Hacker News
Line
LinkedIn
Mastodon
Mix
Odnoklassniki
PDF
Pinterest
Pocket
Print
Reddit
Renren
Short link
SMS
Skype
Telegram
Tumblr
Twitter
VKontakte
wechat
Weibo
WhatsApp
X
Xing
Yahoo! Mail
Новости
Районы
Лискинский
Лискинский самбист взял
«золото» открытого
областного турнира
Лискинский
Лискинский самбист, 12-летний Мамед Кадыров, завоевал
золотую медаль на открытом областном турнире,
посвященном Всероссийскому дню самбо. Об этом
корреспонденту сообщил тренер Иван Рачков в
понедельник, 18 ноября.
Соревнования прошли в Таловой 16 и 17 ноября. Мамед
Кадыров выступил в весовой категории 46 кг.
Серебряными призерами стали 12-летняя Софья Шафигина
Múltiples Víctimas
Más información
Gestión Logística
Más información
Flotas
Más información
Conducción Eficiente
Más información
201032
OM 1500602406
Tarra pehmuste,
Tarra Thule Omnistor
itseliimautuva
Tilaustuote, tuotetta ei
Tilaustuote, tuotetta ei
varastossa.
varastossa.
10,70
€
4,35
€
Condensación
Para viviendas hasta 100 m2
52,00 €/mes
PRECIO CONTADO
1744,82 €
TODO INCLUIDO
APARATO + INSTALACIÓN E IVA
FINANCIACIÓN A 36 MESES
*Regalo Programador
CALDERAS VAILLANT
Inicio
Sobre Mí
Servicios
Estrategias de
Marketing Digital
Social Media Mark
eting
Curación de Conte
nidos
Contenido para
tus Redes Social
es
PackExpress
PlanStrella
########################################
PROBLEM REQUIREMENTS.
Beginning at the top of the records above, transcribe each line exactly up to and including the line that holds "OM 1500602406".

THE ANSWER.
Hacker News
Line
LinkedIn
Mastodon
Mix
Odnoklassniki
PDF
Pinterest
Pocket
Print
Reddit
Renren
Short link
SMS
Skype
Telegram
Tumblr
Twitter
VKontakte
wechat
Weibo
WhatsApp
X
Xing
Yahoo! Mail
Новости
Районы
Лискинский
Лискинский самбист взял
«золото» открытого
областного турнира
Лискинский
Лискинский самбист, 12-летний Мамед Кадыров, завоевал
золотую медаль на открытом областном турнире,
посвященном Всероссийскому дню самбо. Об этом
корреспонденту сообщил тренер Иван Рачков в
понедельник, 18 ноября.
Соревнования прошли в Таловой 16 и 17 ноября. Мамед
Кадыров выступил в весовой категории 46 кг.
Серебряными призерами стали 12-летняя Софья Шафигина
Múltiples Víctimas
Más información
Gestión Logística
Más información
Flotas
Más información
Conducción Eficiente
Más información
201032
OM 1500602406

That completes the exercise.